Council will hold a special meeting in City Hall at noon to make up for the regular meeting, which had been scheduled for Monday. That meeting was cancelled due to lack of quorum.
During its Nov. 24 meeting, Mayor Dwight Louden asked council to revisit a policy established in 2007, in which city employees were encouraged to switch from the city’s health plan to plans offered by their spouses’ employers.
Carrollton employees who were able to switch received $100 extra in their paychecks each month, in return.
At the time, it was not mandatory – employees could choose to stay with the city’s insurance or go with insurance offered by their spouse’s employers.
If passed today, six remaining city employees who opted last year to stay with the city’s health plan will be forced to remove their spouses from the city's plan, if their spouses are working and have access to health insurance coverage.
The plan was recommended to Louden by the city’s insurance broker. Louden said in a phone interview yesterday that the city faces increases in other employee benefits, and said he is hoping this measure will save taxpayers money.
Last year, when the option was offered, seven or eight of the city’s employees switched, saving $25,000 to $30,000 on the city’s health insurance premiums, Louden said yesterday.

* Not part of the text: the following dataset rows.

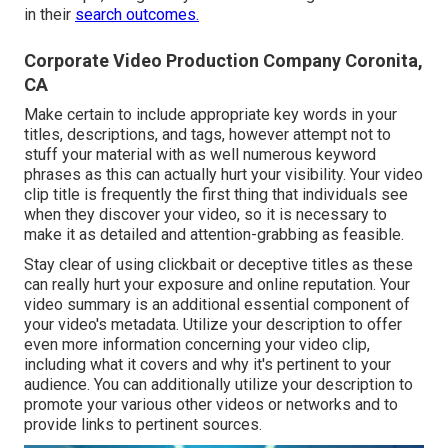
in their
search outcomes.
Corporate Video Production Company Coronita,
CA
Make certain to include appropriate key words in your
titles, descriptions, and tags, however attempt not to
stuff your material with as well numerous keyword
phrases as this can actually hurt your visibility. Your video
clip title is frequently the first thing that individuals see
when they discover your video, so it is necessary to
make it as detailed and attention-grabbing as feasible.
Stay clear of using clickbait or deceptive titles as these
can really hurt your exposure and online reputation. Your
video summary is an additional essential component of
your video's
metadata
. Utilize your description to offer
even more information concerning your video clip,
including what it covers and why it's pertinent to your
audience. You can additionally utilize your description to
promote your various other videos or networks and to
provide links to pertinent sources.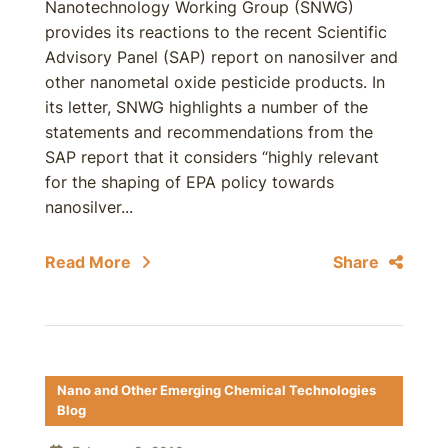
Nanotechnology Working Group (SNWG)
provides its reactions to the recent Scientific
Advisory Panel (SAP) report on nanosilver and
other nanometal oxide pesticide products. In
its letter, SNWG highlights a number of the
statements and recommendations from the
SAP report that it considers “highly relevant
for the shaping of EPA policy towards
nanosilver...
Read More
Share
Nano and Other Emerging Chemical Technologies
Blog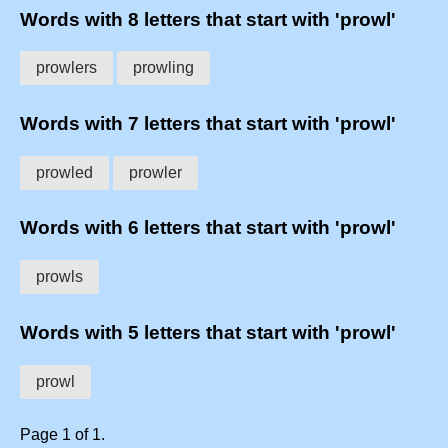
Words with 8 letters that start with 'prowl'
prowlers
prowling
Words with 7 letters that start with 'prowl'
prowled
prowler
Words with 6 letters that start with 'prowl'
prowls
Words with 5 letters that start with 'prowl'
prowl
Page 1 of 1.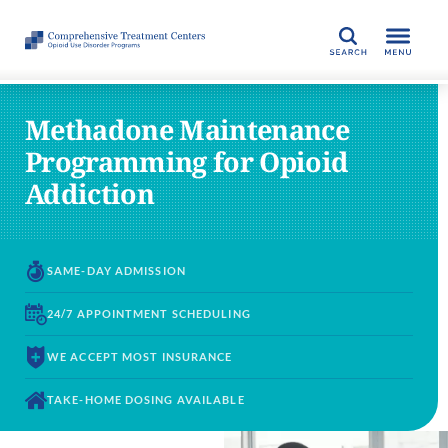
SEARCH
Methadone Maintenance
Programming for Opioid
Addiction
SAME-DAY
ADMISSION
24/7 APPOINTMENT
SCHEDULING
WE ACCEPT
MOST INSURANCE
TAKE-HOME DOSING
AVAILABLE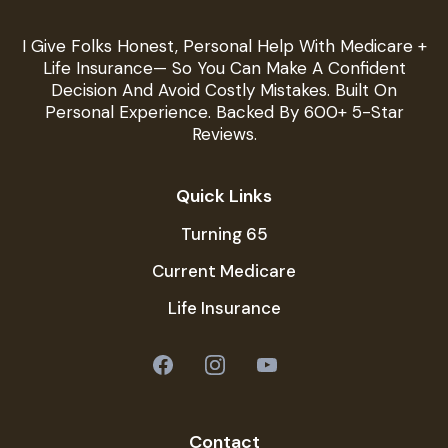
I Give Folks Honest, Personal Help With Medicare +
Life Insurance— So You Can Make A Confident
Decision And Avoid Costly Mistakes. Built On
Personal Experience. Backed By 600+ 5-Star
Reviews.
Quick Links
Turning 65
Current Medicare
Life Insurance
Contact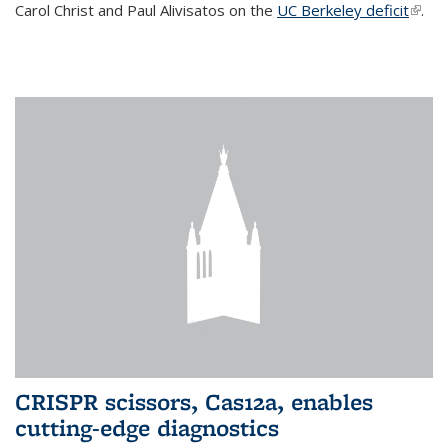
Carol Christ and Paul Alivisatos on the
UC Berkeley deficit
(link i
.
exter
CRISPR scissors, Cas12a, enables
cutting-edge diagnostics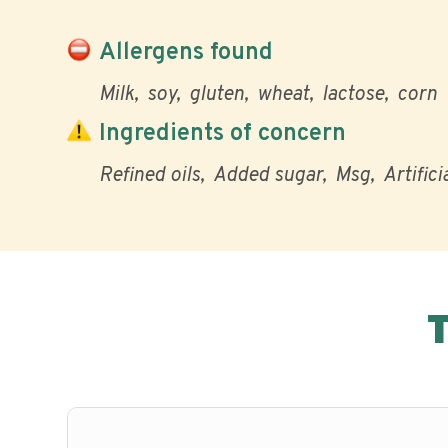
Allergens found
Milk
soy
gluten
wheat
lactose
corn
Ingredients of concern
Refined oils
Added sugar
Msg
Artifici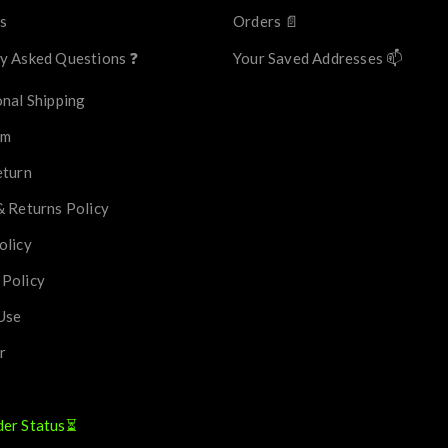
s
Orders 📄
y Asked Questions ❓
Your Saved Addresses 📫
onal Shipping
im
eturn
& Returns Policy
olicy
 Policy
Use
r
der Status⏳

He is unsure how much the city will save this time around, but if all six employees are able to switch to other plans, the city would save $200 per month per employee.
The city pays about $300 each month in insurance premiums for each employee covered. Employees who switched last year received $100 monthly in compensation for making the switch. Employees who go off the plan this time also will receive that same compensation, Louden said.
Louden said the six remaining employees work in the mayor’s office, the police department and dispatch.
Louden said employees with families will be able to continue insuring their children, even if they opt out. He said primary insurance between the employee and spouse will be determined by date of birth. If the city employee’s birthday comes before the spouses', he or she is considered primary, and the city will continue to provide health insurance for their children.
“We want everyone to be covered by insurance,” Louden stressed. “It may be our own, or it may be the spouses'. But we want everyone covered.”
Louden said he received word that the city next year faces an increase in retirement payments for its employees, from 13.5 percent to about 17.5 percent.
“And we know insurance is going to go up again, too,” he said. “We are always looking to save money on insurance.”